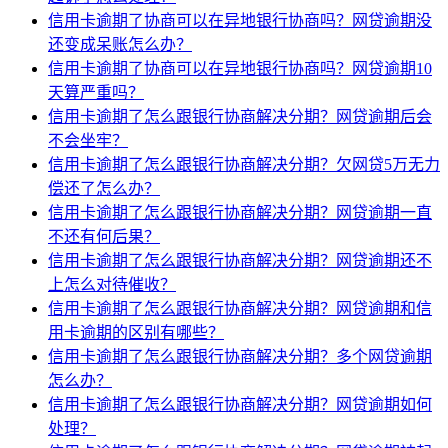
信用卡逾期了协商可以在异地银行协商吗？网贷逾期没
还变成呆账怎么办？
信用卡逾期了协商可以在异地银行协商吗？网贷逾期10
天算严重吗？
信用卡逾期了怎么跟银行协商解决分期？网贷逾期后会
不会坐牢？
信用卡逾期了怎么跟银行协商解决分期？欠网贷5万无力
偿还了怎么办？
信用卡逾期了怎么跟银行协商解决分期？网贷逾期一直
不还有何后果？
信用卡逾期了怎么跟银行协商解决分期？网贷逾期还不
上怎么对待催收？
信用卡逾期了怎么跟银行协商解决分期？网贷逾期和信
用卡逾期的区别有哪些？
信用卡逾期了怎么跟银行协商解决分期？多个网贷逾期
怎么办？
信用卡逾期了怎么跟银行协商解决分期？网贷逾期如何
处理？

**TASK DETAILS**
Please set down exactly the lines running from the one with "信用卡逾期了怎么跟银行协商解决分期？多个网贷逾期" to the last line of the entries above, both of them included, and no others.

**ANSWER BOX**
信用卡逾期了怎么跟银行协商解决分期？多个网贷逾期
怎么办？
信用卡逾期了怎么跟银行协商解决分期？网贷逾期如何
处理？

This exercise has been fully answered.